● REQUIRED WORK: Find the string "като" in the records. Copy every line it appears in.

Segment Open

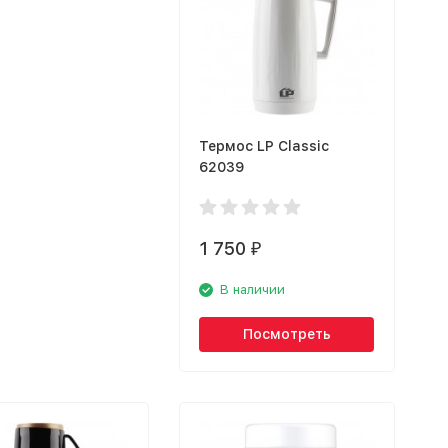
Термос LP Classic
62039
1 750
₽
В наличии
Посмотреть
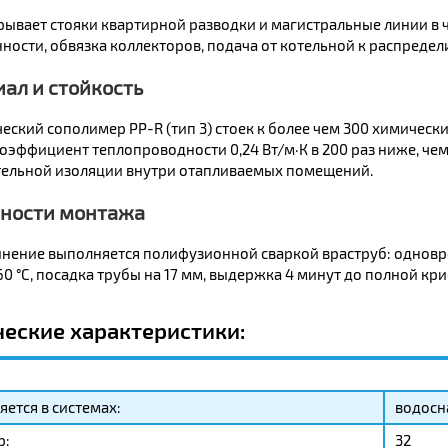
крывает стояки квартирной разводки и магистральные линии в
ности, обвязка коллекторов, подача от котельной к распредел
ал и стойкость
еский сополимер PP-R (тип 3) стоек к более чем 300 химическ
оэффициент теплопроводности 0,24 Вт/м·К в 200 раз ниже, чем
ельной изоляции внутри отапливаемых помещений.
ности монтажа
нение выполняется полифузионной сваркой враструб: одновре
0 °C, посадка трубы на 17 мм, выдержка 4 минут до полной кр
ческие характеристики:
ется в системах:
водосн
р:
32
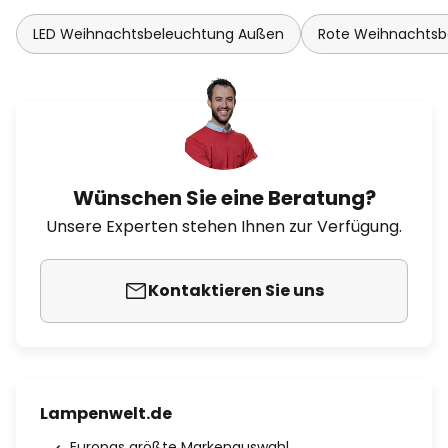
LED Weihnachtsbeleuchtung Außen
Rote Weihnachtsb
Wünschen Sie eine Beratung?
Unsere Experten stehen Ihnen zur Verfügung.
Kontaktieren Sie uns
Lampenwelt.de
Europas größte Markenauswahl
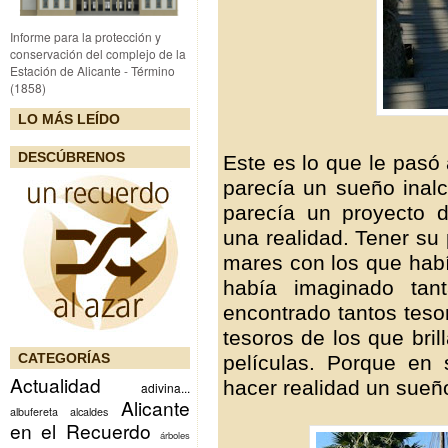
Informe para la protección y
conservación del complejo de la
Estación de Alicante - Término
(1858)
LO MÁS LEÍDO
DESCÚBRENOS
Este es lo que le pasó 
parecía un sueño inal
parecía un proyecto 
una realidad. Tener su
mares con los que hab
había imaginado tan
encontrado tantos teso
tesoros de los que bril
CATEGORÍAS
películas. Porque en
Actualidad
hacer reali
adivina...
Alicante
albufereta
alcaldes
en el Recuerdo
árboles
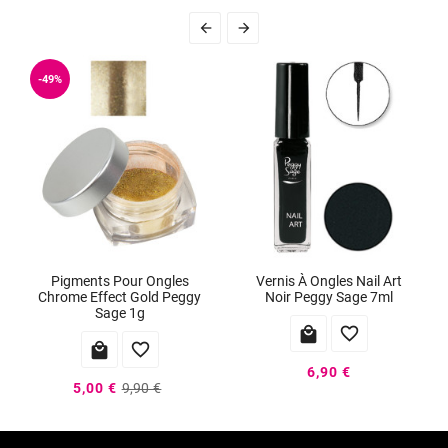


-49%
Pigments Pour Ongles
Vernis À Ongles Nail Art
Chrome Effect Gold Peggy
Noir Peggy Sage 7ml
Sage 1g




6,90 €
5,00 €
9,90 €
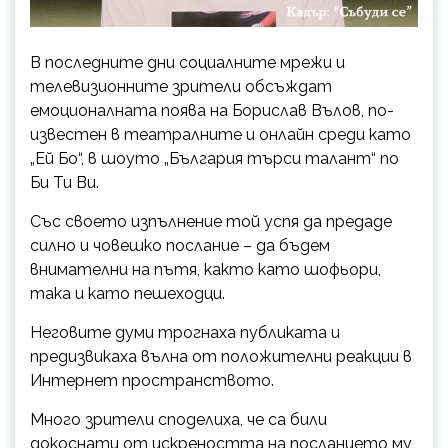
В последните дни социалните мрежи и
телевизионните зрители обсъждат
емоционалната поява на Борислав Вълов, по-
известен в театралните и онлайн среди като
„Ей Бо“, в шоуто „България търси талант“ по
Би Ти Ви.
Със своето изпълнение той успя да предаде
силно и човешко послание – да бъдем
внимателни на пътя, както като шофьори,
така и като пешеходци.
Неговите думи трогнаха публиката и
предизвикаха вълна от положителни реакции в
Интернет пространството.
Много зрители споделиха, че са били
докоснати от искреността на посланието му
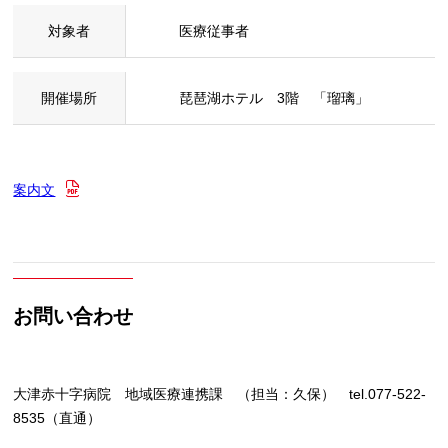
対象者
医療従事者
開催場所
琵琶湖ホテル 3階 「瑠璃」
案内文
お問い合わせ
大津赤十字病院 地域医療連携課 （担当：久保） tel.077-522-
8535（直通）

Segment Closed

● RESULT OF THE EXERCISE:
известен в театралните и онлайн среди като
внимателни на пътя, както като шофьори,
така и като пешеходци.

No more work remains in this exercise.